News & Current Affairs

Around the World in 5; Women This week

By Editor | Oct 16, 2022

Around the World in 5 examines the advancement of women's rights, including prosperity and stability. This week’s post covers October 8 to October 15. 



On Tuesday, the world celebrated its tenth “International Day of the Girl Child,” which was established by the United Nations in 2011 to “recognise girls’ rights and the unique challenges girls face around the world.” 

According to Michelle Milford Morse, vice president for girls and women strategy at the United Nations Foundation, girls have fallen “deeper in the cracks.” Teen pregnancy rates have risen, girls have been pushed out of school, and instances of sex work, child marriage, and female genital mutilation have increased. 

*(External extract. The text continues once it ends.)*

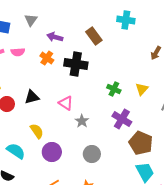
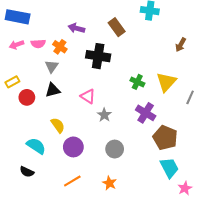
gray triangle: (31, 20) -> (52, 66), moved
orange cross: (47, 58) -> (60, 47), moved
yellow triangle: (142, 89) -> (166, 82), size x1.5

“We almost never ask girls what they want or need,” Morse added, “And when we do, we don't listen. We need to listen to what girls want. They have reasonable and powerful ideas.”

Read more here.


United States

This week, a report from March of Dimes, a nonprofit focused on maternal and child health, detailed gaps in maternity care access across the United States. 

The report found that 36 per cent of U.S. counties qualify as “maternity care deserts,” or areas that do not have any hospitals providing obstetric care, obstetricians, gynaecologists, certified nurse midwives, or birthing centres. These “deserts,” predominantly in the Midwest and South, are home to approximately 2.2 million women of childbearing age. 

One in four American Indian babies and one in six Black babies are born in counties with limited or no access to maternal healthcare; two in three maternity care deserts are rural.

Read more here



Eleven women and girls have been killed by relatives in Sudan this year, more than double the number reported to the authorities in 2021.

In September, an 18-year-old woman, Aisha Abakar, died after an attack led by family members who believed the unmarried Darfur teenager was pregnant. Her younger sister is in critical condition in the hospital after being injured in the same attack. Three men have been arrested.

Women’s groups fear rights are under threat in Sudan after, in July, a Sudanese woman was given the first sentence of death by stoning for adultery in a decade and in August, the government announced a new police unit which suggested a return of the “morality police,” who punished “immoral” behaviour under former president Omar al-Bashir.

Read more here.



Slovenia has become the first country in Eastern Europe to legalise same-sex marriage and adoptions. The Slovenian Parliament implemented this decision after a vote on October 4th. 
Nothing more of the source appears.